The Girl Who Would Be King(44)
Still, him missing me seems like too much to hope for.
And I’m not sure why I care. It’s not like he’s in my life anymore, but I catch myself hoping for it in spite of myself.
When I get tired of the innocent little things – like sitting on the beach – I return to crime. I rob a jewelry store, a convenience store, and an Apple store because I decide I need a laptop and an iPod. I steal like twelve laptops and throw them all in the Los Angeles River (which is more like a crappy concrete canal) except one that I keep. I do the same with the iPods and iPads – keeping a sleek silver iPod and none of the iPads. I steal a shiny car from a dealership at four a.m. one Saturday night, but crash it into the Los Angeles river the next night after realizing I prefer my bike.
I’ve gotten used to my lame motel rooms, but frequently consider what my other options might be. I don’t know anything about buying a house, or renting one, or what might be involved if someone needs my name.
I don’t even know my social security number – or if I have one.
I dream foreign things. Up until now, dreams were infrequent at best, but ever since I read about the stone – ever since I felt whatever it was I felt at Joan’s carnival – the dreams are different. In one, I’m commanding an epic battlefield of men engaged in bloody battle. I fly above them becoming fat on their kills. Sometimes, I turn into a crow, sometimes I turn into three. In another dream, I’m a slithering snake swimming through a river tinged with blood and emerge from it a cackling old woman. In another I run through forests, low to the ground and hunting something – it’s men. I’m hunting men. When I catch them, I tear them to pieces with my wolf jaws and then roll around in their blood, covering my fur with it and howling at the moon while strange women, all who remind me of Delia but are not Delia, watch from the trees, their pale eyes reflecting the moon sharply like mirrors. When I’m done I take to the air, my black crow feathers light on the breeze. Sometimes I think I see Delia – sometimes I know I do – but she never speaks to me. If I wasn’t so bored, I’d say I’m going crazy, but since it’s the most interesting thing that’s happened in weeks I just shrug it off.
I chase boredom away one day by driving up the coast through Malibu. I turn onto an abandoned drive and follow a road toward the ocean. A remote house far off the road and overlooking the beach sits there sadly, proudly. It reminds me of me. I watch it for a week before breaking in. It looks like people haven’t been here in months and there are no immediate neighbors, no mail comes, no paper. When I get inside I also find no telephone, electricity, or cable – it sucks about the cable. The water works though, and the gas must be on because I can get hot water in the bathroom. There’s an inch of dust on most everything.

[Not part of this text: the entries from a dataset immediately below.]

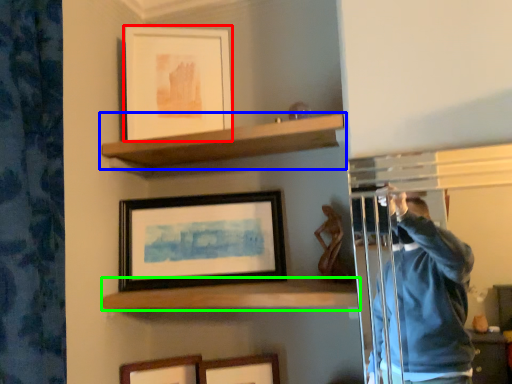 Question: Estimate the real-world distances between objects in this image. Which object is farther from picture frame (highlighted by a red box), shelf (highlighted by a blue box) or shelf (highlighted by a green box)?

Choices:
 (A) shelf
 (B) shelf

Answer: (B) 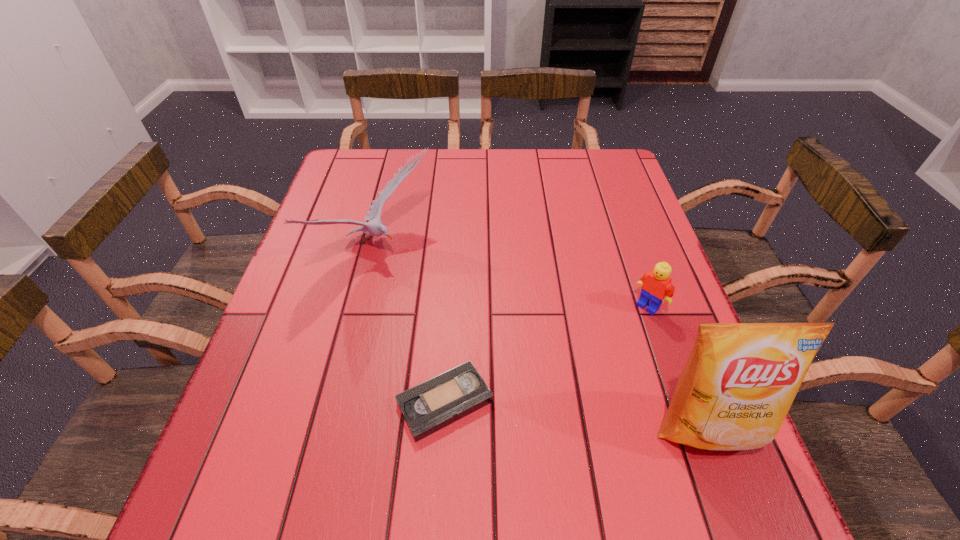 I want to click on videotape, so click(438, 402).

Image resolution: width=960 pixels, height=540 pixels. Identify the location of the tallest object. (740, 380).

Where is `the farthest object`? The height and width of the screenshot is (540, 960). the farthest object is located at coordinates (374, 227).

I want to click on the second tallest object, so click(374, 227).

The width and height of the screenshot is (960, 540). I want to click on Lego, so click(x=655, y=285).

Identify the location of the second shortest object. Image resolution: width=960 pixels, height=540 pixels. (655, 285).

Where is `free location located 0.270m on the left of the videotape`? free location located 0.270m on the left of the videotape is located at coordinates (252, 402).

What are the coordinates of `vacant space located at the tip of the beak of the gull` in the screenshot? It's located at (468, 319).

Where is `vacant space located at the tip of the beak of the gull`? The width and height of the screenshot is (960, 540). vacant space located at the tip of the beak of the gull is located at coordinates (534, 367).

Find the location of a particular element. free space located 0.210m at the tip of the beak of the gull is located at coordinates pyautogui.click(x=478, y=326). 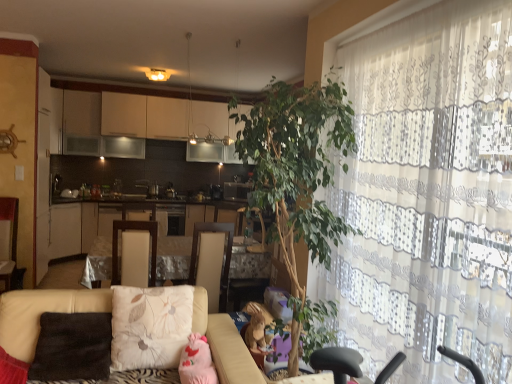 Question: Considering the relative sizes of satin silver microwave at center and fluffy beige pillow at center, positioned as the second pillow in left-to-right order, in the image provided, is satin silver microwave at center thinner than fluffy beige pillow at center, positioned as the second pillow in left-to-right order,?

Choices:
 (A) no
 (B) yes

Answer: (A)

Question: Does satin silver microwave at center come in front of fluffy beige pillow at center, which is counted as the first pillow, starting from the right?

Choices:
 (A) yes
 (B) no

Answer: (B)

Question: Can you confirm if satin silver microwave at center is positioned to the right of fluffy beige pillow at center, which is counted as the first pillow, starting from the right?

Choices:
 (A) no
 (B) yes

Answer: (B)

Question: Is satin silver microwave at center turned away from fluffy beige pillow at center, which is counted as the first pillow, starting from the right?

Choices:
 (A) yes
 (B) no

Answer: (B)

Question: Considering the relative sizes of satin silver microwave at center and fluffy beige pillow at center, which is counted as the first pillow, starting from the right, in the image provided, is satin silver microwave at center wider than fluffy beige pillow at center, which is counted as the first pillow, starting from the right,?

Choices:
 (A) no
 (B) yes

Answer: (B)

Question: Considering the positions of white glossy cabinets at center and green leafy plant at center in the image, is white glossy cabinets at center wider or thinner than green leafy plant at center?

Choices:
 (A) wide
 (B) thin

Answer: (B)

Question: From a real-world perspective, is white glossy cabinets at center physically located above or below green leafy plant at center?

Choices:
 (A) above
 (B) below

Answer: (B)

Question: Is white glossy cabinets at center situated inside green leafy plant at center or outside?

Choices:
 (A) inside
 (B) outside

Answer: (B)

Question: From the image's perspective, is white glossy cabinets at center above or below green leafy plant at center?

Choices:
 (A) below
 (B) above

Answer: (A)

Question: Is brown plush toy at lower center, the first toy positioned from the back, spatially inside beige fabric swivel chair at center, marked as the 2th swivel chair in a left-to-right arrangement, or outside of it?

Choices:
 (A) inside
 (B) outside

Answer: (B)

Question: From the image's perspective, is brown plush toy at lower center, marked as the second toy in a front-to-back arrangement, above or below beige fabric swivel chair at center, marked as the 2th swivel chair in a left-to-right arrangement?

Choices:
 (A) above
 (B) below

Answer: (B)

Question: Based on their positions, is brown plush toy at lower center, which appears as the 1th toy when viewed from the right, located to the left or right of beige fabric swivel chair at center, the first swivel chair positioned from the right?

Choices:
 (A) left
 (B) right

Answer: (B)

Question: Is point (262, 347) closer or farther from the camera than point (219, 292)?

Choices:
 (A) closer
 (B) farther

Answer: (A)

Question: Is green leafy plant at center in front of or behind satin silver microwave at center in the image?

Choices:
 (A) behind
 (B) front

Answer: (B)

Question: Is point pos(328,168) closer or farther from the camera than point pos(239,196)?

Choices:
 (A) farther
 (B) closer

Answer: (B) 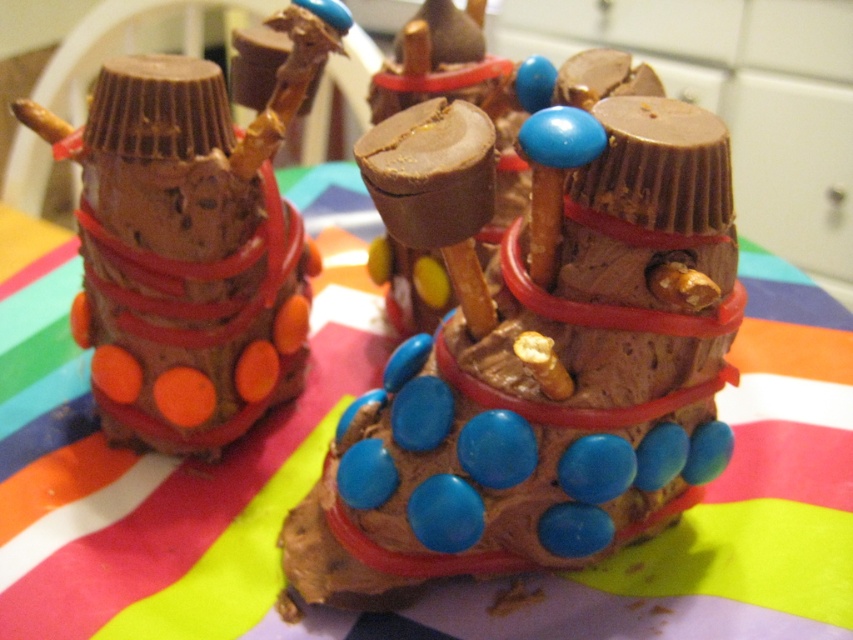 Which is more to the right, blue chocolate candy at center or matte chocolate candy at left?

blue chocolate candy at center is more to the right.

Measure the distance from blue chocolate candy at center to matte chocolate candy at left.

blue chocolate candy at center and matte chocolate candy at left are 22.01 centimeters apart.

This screenshot has width=853, height=640. Describe the element at coordinates (537, 349) in the screenshot. I see `blue chocolate candy at center` at that location.

Identify the location of blue chocolate candy at center. (537, 349).

Who is taller, multicolored fabric at center or matte chocolate candy at left?

Standing taller between the two is multicolored fabric at center.

How much distance is there between multicolored fabric at center and matte chocolate candy at left?

They are 7.53 inches apart.

Between point (721, 483) and point (247, 314), which one is positioned in front?

Positioned in front is point (247, 314).

This screenshot has width=853, height=640. In order to click on multicolored fabric at center in this screenshot , I will do `click(326, 445)`.

Is blue chocolate candy at center shorter than multicolored fabric at center?

Incorrect, blue chocolate candy at center's height does not fall short of multicolored fabric at center's.

Can you confirm if blue chocolate candy at center is positioned to the left of multicolored fabric at center?

Incorrect, blue chocolate candy at center is not on the left side of multicolored fabric at center.

Consider the image. Who is more forward, [384,428] or [201,474]?

Positioned in front is point [384,428].

Locate an element on the screen. blue chocolate candy at center is located at coordinates (537, 349). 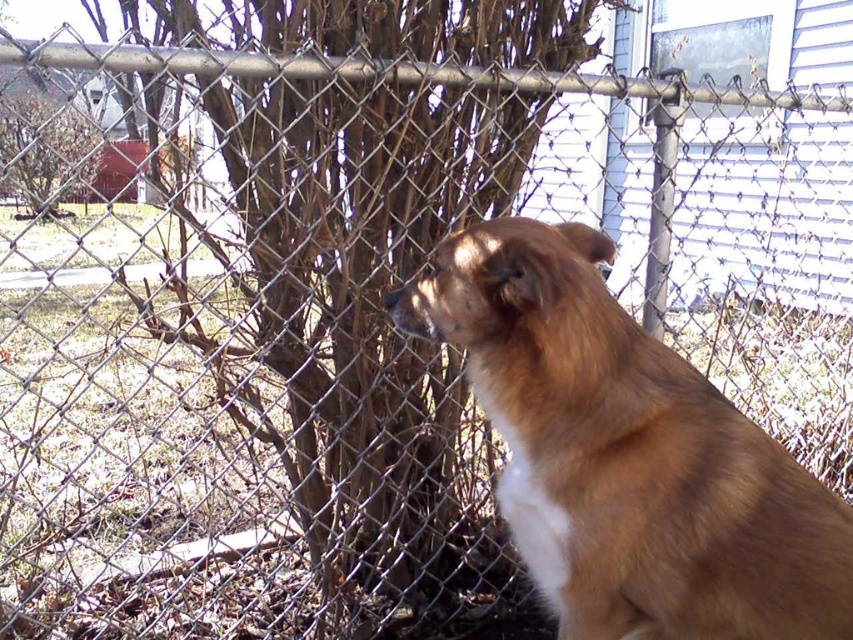 Does point (701, 605) come closer to viewer compared to point (16, 179)?

Yes, it is in front of point (16, 179).

The height and width of the screenshot is (640, 853). What do you see at coordinates (625, 452) in the screenshot?
I see `brown fluffy dog at center` at bounding box center [625, 452].

What do you see at coordinates (625, 452) in the screenshot? The width and height of the screenshot is (853, 640). I see `brown fluffy dog at center` at bounding box center [625, 452].

Locate an element on the screen. The height and width of the screenshot is (640, 853). brown fluffy dog at center is located at coordinates (625, 452). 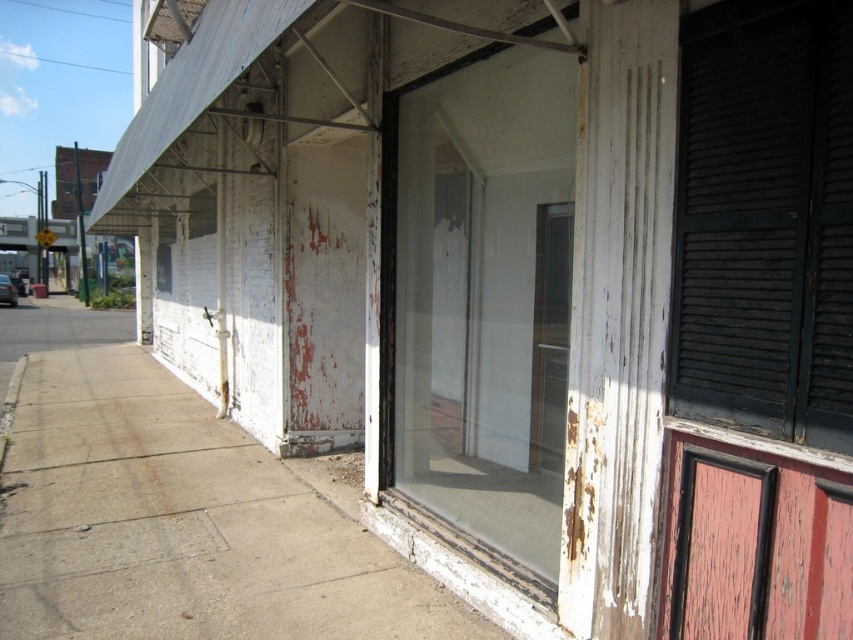 Question: Which object is farther from the camera taking this photo?

Choices:
 (A) dark gray wooden shutter at right
 (B) transparent glass door at center

Answer: (B)

Question: Observing the image, what is the correct spatial positioning of concrete at center in reference to peeling red wood screen door at lower right?

Choices:
 (A) below
 (B) above

Answer: (A)

Question: Which object is the farthest from the transparent glass door at center?

Choices:
 (A) peeling red wood screen door at lower right
 (B) dark gray wooden shutter at right

Answer: (B)

Question: Which point is closer to the camera?

Choices:
 (A) (683, 38)
 (B) (526, 516)
 (C) (186, 429)

Answer: (A)

Question: Does dark gray wooden shutter at right appear on the right side of peeling red wood screen door at lower right?

Choices:
 (A) no
 (B) yes

Answer: (B)

Question: Does concrete at center lie behind peeling red wood screen door at lower right?

Choices:
 (A) yes
 (B) no

Answer: (A) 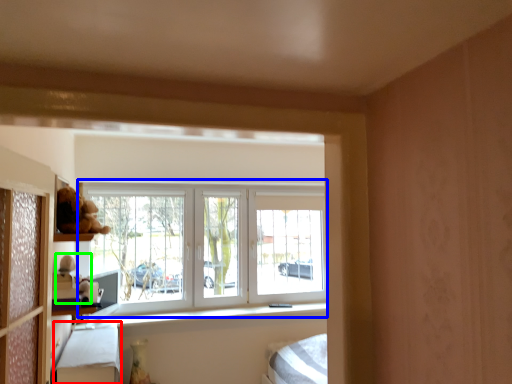 Question: Considering the real-world distances, which object is closest to bed frame (highlighted by a red box)? window (highlighted by a blue box) or toy (highlighted by a green box).

Choices:
 (A) window
 (B) toy

Answer: (B) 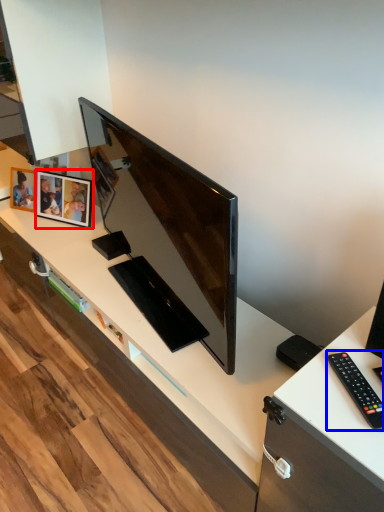 Question: Which object appears closest to the camera in this image, picture frame (highlighted by a red box) or remote control (highlighted by a blue box)?

Choices:
 (A) picture frame
 (B) remote control

Answer: (B) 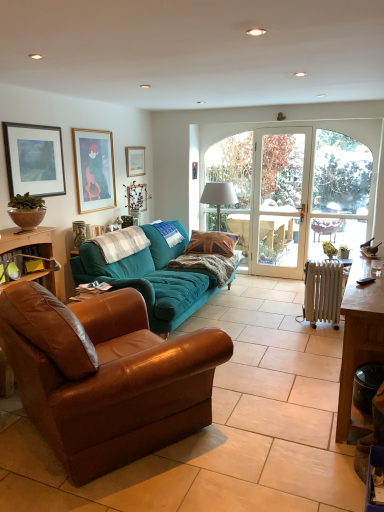 Question: Which direction should I rotate to look at teal fabric couch at center, the first studio couch positioned from the back?

Choices:
 (A) left
 (B) right

Answer: (A)

Question: Is brown wooden table at right aimed at teal fabric couch at center, which is the 2th studio couch in front-to-back order?

Choices:
 (A) yes
 (B) no

Answer: (A)

Question: Is brown wooden table at right wider than teal fabric couch at center, which is the 2th studio couch in front-to-back order?

Choices:
 (A) yes
 (B) no

Answer: (B)

Question: Is teal fabric couch at center, which is the 2th studio couch in front-to-back order, inside brown wooden table at right?

Choices:
 (A) no
 (B) yes

Answer: (A)

Question: Can you confirm if brown wooden table at right is shorter than teal fabric couch at center, the first studio couch positioned from the back?

Choices:
 (A) yes
 (B) no

Answer: (A)

Question: From a real-world perspective, does brown wooden table at right sit lower than teal fabric couch at center, the first studio couch positioned from the back?

Choices:
 (A) yes
 (B) no

Answer: (A)

Question: Are brown wooden table at right and teal fabric couch at center, which is the 2th studio couch in front-to-back order, making contact?

Choices:
 (A) yes
 (B) no

Answer: (B)

Question: Does matte ceramic vase at upper left appear on the right side of teal fabric couch at center, the first studio couch positioned from the back?

Choices:
 (A) no
 (B) yes

Answer: (A)

Question: From the image's perspective, is matte ceramic vase at upper left located above teal fabric couch at center, the first studio couch positioned from the back?

Choices:
 (A) yes
 (B) no

Answer: (A)

Question: Would you consider matte ceramic vase at upper left to be distant from teal fabric couch at center, which is the 2th studio couch in front-to-back order?

Choices:
 (A) no
 (B) yes

Answer: (A)

Question: Is matte ceramic vase at upper left turned away from teal fabric couch at center, which is the 2th studio couch in front-to-back order?

Choices:
 (A) no
 (B) yes

Answer: (A)

Question: Does matte ceramic vase at upper left have a lesser width compared to teal fabric couch at center, the first studio couch positioned from the back?

Choices:
 (A) no
 (B) yes

Answer: (B)

Question: Can you confirm if matte ceramic vase at upper left is taller than teal fabric couch at center, the first studio couch positioned from the back?

Choices:
 (A) no
 (B) yes

Answer: (A)

Question: Is metallic radiator at lower right facing away from wooden picture frame at upper left, which ranks as the 2th picture frame in front-to-back order?

Choices:
 (A) no
 (B) yes

Answer: (A) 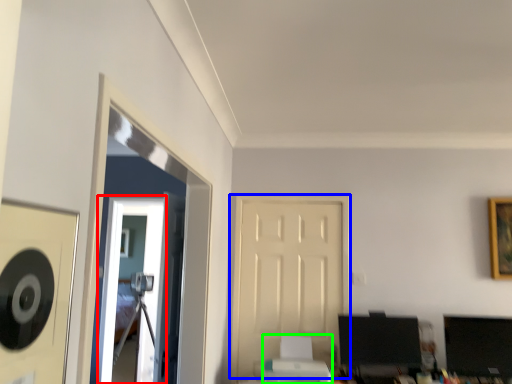 Question: Which object is positioned farthest from glass door (highlighted by a red box)? Select from door (highlighted by a blue box) and printer (highlighted by a green box).

Choices:
 (A) door
 (B) printer

Answer: (B)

I move in with my three duffel bags the following day. I park my motorcycle in some bushes near the south side of the house and I keep my stuff all in one place near the big sliding doors so that if anyone shows up suddenly I can climb down the rocky ridge with my bags in an instant. I figure I can hear someone coming if they even pull into the drive off of the main road. It happens a couple times, people lost or exploring, but they always turn around before getting too close. It’s a pretty sweet pad. The house is set awesomely above the beach, with a huge stone deck and pool overlooking the ocean. It’s been chilly out, but I don’t really get cold, and so I sleep most nights in the hammock or on one of the chaises on the patio, preferring the sounds of the ocean and the sky to the false quiet of the house and the overly decorated, dusty rooms.
The pool is empty and, after a few days staring at it, I fill it up with a hose I find in a side yard. It takes nearly a day to fill it up. That’ll be a big water bill – glad I won’t be here when it shows. I’m sure I’m not doing it right, that people don’t usually fill pools with hoses, but I don’t care. It looks great and I catch myself staring at the water for whole hours without looking away. I find chlorine in the garage and guess at how much to add. I get pretty close I think because it smells a bit but doesn’t sting my eyes when I get in, although maybe my eyes are immune. Guess I’ll never know, unless I have a pool party with some non-super-powered folks. Yeah, that’ll happen.
I don’t actually know how to swim, but I figure it’s high time I figure it out and I’m not about to sign up at the local Y for some baby swim lessons.
As I wade in a sudden bit of fear overtakes me. It’s a good motivator though and so I go all the way in, fast and hard. It’s not pretty at first (I look like some kind of half-drowned rat doing a half-assed dog paddle) but I like how the water feels and in a couple days I’m not so bad. After that I start swimming every day. Both because I like it and because I’m bored out of my goddamn mind. I suppose it’s also because I’m avoiding the fact that I have no idea what to do next.